Meneropong Risiko Saham Pasca-IPO
Langit-langit di main hall Bursa Efek Indonesia (BEI) saat IPO salah satu emiten.
EmitenNews.com - Apakah Anda berpikir investasi saham IPO untuk jangka panjang? Adakah potensi risiko bagi saham setelah penawaran saham perdana (initial public offering/IPO)? Pasti ada! Barang tentu akan disertai berbagai faktor risiko utama yang menyertainya.
Minggu lalu persisnya pada Rabu, 17 Desember 2025, PT Super Bank Indonesia Tbk. (SUPA) telah melantai di Bursa Efek Indonesia (BEI) dengan harga Rp635 per saham dan melepas 4,4 miliar saham baru. Superbank berhasil meraup dana Rp 2,79 triliun.
Pada hari pertama perdagangan, saham Superbank itu langsung menyentuh Auto Rejection Atas (ARA) dan ditutup menguat 24,41 persen atau naik 155 poin ke level Rp 790 per saham. Kemudian, harga saham terus melesat hingga 93,7 persen dari harga saham IPO dan ditutup di level Rp 1.230 pada tiga hari pasca-IPO atau tepatnya pada Jumat, 19 Desember 2025.
Menurut data BEI, masih terdapat antrian (pipeline) 9 perusahaan yang terdiri dari 6 perusahaan aset skala besar, 1 perusahaan aset skala menengah dan 2 perusahaan aset skala kecil.
Dilihat dari dari sektornya, paling banyak dari sektor financials 3 perusahaan, basic materials 2 perusahaan dan masing-masing 1 perusahaan dari sektor energy, industrials, technology, dan transportation and logistic (Emitennews.com, 20 Desember 2025).

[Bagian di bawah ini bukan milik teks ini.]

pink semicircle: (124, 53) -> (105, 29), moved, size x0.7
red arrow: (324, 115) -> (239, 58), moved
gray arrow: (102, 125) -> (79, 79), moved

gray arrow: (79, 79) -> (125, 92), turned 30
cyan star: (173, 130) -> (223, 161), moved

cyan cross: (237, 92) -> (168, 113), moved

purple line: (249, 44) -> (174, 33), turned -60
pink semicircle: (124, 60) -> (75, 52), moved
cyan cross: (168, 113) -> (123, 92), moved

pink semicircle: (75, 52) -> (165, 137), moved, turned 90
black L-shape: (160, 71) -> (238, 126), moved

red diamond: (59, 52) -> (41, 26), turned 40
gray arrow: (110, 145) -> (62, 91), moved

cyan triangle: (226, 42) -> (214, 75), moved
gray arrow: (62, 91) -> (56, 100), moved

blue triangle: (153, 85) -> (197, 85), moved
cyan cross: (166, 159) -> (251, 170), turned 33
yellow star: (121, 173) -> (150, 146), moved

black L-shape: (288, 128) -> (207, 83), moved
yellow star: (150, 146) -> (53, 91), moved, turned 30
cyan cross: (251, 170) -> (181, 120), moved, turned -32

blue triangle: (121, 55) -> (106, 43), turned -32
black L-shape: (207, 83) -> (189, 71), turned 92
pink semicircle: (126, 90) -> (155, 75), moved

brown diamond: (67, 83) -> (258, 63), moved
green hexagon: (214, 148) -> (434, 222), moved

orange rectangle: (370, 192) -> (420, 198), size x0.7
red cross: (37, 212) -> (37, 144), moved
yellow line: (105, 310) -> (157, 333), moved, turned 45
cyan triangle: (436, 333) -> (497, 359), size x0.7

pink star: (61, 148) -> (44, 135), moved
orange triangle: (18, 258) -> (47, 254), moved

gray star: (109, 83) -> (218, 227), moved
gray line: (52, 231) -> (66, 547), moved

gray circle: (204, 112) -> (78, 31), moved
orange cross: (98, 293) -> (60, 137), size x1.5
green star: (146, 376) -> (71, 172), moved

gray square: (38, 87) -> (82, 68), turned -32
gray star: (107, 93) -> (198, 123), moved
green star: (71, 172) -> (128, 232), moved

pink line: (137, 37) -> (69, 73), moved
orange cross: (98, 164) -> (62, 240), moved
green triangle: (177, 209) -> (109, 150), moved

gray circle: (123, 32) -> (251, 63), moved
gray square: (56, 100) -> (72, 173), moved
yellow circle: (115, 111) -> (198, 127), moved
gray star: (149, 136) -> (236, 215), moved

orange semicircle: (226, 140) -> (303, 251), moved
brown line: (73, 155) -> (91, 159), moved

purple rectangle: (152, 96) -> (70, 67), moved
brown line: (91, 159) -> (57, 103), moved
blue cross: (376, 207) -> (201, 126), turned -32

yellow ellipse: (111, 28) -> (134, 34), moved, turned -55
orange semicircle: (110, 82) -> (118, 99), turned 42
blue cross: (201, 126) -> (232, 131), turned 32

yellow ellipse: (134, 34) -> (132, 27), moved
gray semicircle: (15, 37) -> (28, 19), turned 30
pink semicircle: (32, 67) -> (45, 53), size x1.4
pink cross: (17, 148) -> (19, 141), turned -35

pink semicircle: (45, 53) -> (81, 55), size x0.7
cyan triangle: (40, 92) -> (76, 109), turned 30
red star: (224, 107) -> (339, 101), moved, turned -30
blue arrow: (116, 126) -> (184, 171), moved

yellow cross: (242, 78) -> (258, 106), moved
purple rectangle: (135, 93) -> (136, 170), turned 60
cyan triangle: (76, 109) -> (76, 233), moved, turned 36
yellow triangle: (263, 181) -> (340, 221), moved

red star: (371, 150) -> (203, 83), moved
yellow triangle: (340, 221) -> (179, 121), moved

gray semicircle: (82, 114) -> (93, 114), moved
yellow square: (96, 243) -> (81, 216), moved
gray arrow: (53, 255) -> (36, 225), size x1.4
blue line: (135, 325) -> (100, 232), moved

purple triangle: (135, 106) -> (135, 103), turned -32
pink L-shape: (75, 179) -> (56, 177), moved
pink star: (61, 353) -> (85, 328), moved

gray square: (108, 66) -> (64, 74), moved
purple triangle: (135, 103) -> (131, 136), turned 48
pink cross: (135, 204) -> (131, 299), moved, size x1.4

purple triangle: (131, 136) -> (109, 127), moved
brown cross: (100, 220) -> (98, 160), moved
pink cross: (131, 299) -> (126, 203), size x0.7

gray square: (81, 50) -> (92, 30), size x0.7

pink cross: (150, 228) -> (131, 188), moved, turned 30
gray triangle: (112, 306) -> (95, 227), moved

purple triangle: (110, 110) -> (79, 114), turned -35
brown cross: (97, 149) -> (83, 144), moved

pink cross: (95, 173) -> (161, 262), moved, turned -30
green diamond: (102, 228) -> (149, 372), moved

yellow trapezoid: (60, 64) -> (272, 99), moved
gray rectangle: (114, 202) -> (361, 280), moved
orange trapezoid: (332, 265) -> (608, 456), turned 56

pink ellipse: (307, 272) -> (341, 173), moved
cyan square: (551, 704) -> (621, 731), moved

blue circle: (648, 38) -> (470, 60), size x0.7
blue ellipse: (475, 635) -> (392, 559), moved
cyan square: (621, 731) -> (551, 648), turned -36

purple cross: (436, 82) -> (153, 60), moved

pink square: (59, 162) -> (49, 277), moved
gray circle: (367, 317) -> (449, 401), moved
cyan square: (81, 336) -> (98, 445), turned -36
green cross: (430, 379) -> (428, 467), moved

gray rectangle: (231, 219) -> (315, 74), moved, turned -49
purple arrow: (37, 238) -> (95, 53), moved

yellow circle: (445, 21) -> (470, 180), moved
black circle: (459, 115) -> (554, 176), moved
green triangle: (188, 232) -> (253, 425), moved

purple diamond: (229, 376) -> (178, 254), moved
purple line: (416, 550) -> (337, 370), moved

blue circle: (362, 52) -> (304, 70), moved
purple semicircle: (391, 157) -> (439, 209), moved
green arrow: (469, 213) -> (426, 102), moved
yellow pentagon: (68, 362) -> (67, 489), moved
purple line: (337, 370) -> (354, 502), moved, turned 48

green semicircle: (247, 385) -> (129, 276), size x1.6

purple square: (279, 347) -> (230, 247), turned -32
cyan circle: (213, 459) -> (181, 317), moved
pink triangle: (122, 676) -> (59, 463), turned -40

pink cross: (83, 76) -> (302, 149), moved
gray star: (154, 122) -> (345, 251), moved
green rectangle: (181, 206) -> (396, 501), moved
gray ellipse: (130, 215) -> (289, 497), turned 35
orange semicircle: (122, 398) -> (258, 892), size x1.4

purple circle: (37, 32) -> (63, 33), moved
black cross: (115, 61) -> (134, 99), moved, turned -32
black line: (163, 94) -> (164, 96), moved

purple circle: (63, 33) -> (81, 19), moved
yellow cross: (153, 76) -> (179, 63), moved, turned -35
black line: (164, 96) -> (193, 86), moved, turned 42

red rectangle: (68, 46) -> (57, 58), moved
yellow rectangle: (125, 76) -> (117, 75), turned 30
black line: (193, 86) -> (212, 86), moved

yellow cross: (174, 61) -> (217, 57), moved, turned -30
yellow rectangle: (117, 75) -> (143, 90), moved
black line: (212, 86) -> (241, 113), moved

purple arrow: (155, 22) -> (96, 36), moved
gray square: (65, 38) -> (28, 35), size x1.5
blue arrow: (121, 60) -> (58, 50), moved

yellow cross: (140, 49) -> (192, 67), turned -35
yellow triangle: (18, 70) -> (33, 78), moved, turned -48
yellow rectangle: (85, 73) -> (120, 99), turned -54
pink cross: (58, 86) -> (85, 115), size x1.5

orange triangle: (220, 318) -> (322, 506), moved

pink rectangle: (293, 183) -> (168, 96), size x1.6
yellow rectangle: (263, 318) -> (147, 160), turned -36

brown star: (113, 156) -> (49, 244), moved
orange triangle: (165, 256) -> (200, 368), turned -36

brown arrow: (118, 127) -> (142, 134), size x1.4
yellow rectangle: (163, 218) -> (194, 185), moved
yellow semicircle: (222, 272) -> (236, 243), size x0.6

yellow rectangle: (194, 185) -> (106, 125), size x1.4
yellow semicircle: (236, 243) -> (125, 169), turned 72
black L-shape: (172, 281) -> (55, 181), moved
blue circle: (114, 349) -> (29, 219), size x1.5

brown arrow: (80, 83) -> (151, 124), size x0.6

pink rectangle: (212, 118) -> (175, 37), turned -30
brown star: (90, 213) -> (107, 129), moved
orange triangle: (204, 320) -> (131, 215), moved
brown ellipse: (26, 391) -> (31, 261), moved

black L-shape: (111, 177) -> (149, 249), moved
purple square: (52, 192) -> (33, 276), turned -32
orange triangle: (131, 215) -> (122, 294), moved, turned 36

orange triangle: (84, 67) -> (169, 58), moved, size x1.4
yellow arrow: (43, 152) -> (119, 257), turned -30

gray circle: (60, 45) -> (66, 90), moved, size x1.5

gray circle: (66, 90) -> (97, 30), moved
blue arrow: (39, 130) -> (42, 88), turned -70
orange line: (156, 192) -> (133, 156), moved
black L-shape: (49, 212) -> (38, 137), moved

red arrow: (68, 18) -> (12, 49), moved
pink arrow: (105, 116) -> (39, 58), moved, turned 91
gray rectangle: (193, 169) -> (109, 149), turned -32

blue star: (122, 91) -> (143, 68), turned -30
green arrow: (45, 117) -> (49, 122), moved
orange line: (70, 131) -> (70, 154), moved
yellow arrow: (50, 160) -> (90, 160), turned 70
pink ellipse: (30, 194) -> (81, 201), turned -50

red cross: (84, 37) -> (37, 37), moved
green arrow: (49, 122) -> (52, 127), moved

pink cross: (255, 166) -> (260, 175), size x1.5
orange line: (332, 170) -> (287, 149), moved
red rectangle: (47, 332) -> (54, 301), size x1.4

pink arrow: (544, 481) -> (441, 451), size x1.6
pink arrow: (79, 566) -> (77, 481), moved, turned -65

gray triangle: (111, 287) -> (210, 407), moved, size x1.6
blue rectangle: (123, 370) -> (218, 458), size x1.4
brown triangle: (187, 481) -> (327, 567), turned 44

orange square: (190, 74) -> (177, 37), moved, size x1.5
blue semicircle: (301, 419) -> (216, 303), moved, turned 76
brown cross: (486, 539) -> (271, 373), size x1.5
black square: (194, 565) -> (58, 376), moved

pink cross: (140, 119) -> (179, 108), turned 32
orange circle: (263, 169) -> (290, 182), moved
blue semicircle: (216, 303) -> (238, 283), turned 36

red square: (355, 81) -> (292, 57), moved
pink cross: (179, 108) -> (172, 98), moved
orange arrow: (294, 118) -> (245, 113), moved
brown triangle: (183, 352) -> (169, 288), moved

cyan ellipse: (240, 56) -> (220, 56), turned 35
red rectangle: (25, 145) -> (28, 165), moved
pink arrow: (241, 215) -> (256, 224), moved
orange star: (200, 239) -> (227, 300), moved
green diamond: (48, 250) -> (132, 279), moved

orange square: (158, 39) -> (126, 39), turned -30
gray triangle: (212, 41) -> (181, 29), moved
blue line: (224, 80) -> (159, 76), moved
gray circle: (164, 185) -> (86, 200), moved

Sebelumnya, kita tengok juga kisah saham PT GoTo Gojek Tokopedia Tbk. alias GOTO yang turun signifikan beberapa hari pasca-IPO. GOTO melantai mulai 11 April 2022 dengan harga Rp338 per saham. GOTO melepas 40,6 miliar saham dengan dana yang dapat diraih Rp13,7 triliun.
Kapitalisasi pasar (market capitalization/market cap) berhasil mencapai Rp400 triliun. Ketika itu, GOTO berada di posisi keempat dari 5 besar saham big caps. Inilah urutannya PT Bank Central Asia Tbk. (BBCA), PT Bank Rakyat Indonesia (Persero) Tbk. (BBRI), PT Telkom Indonesia Tbk. (TLKM), GOTO dan PT Bank Mandiri (Persero) Tbk. (BMRI).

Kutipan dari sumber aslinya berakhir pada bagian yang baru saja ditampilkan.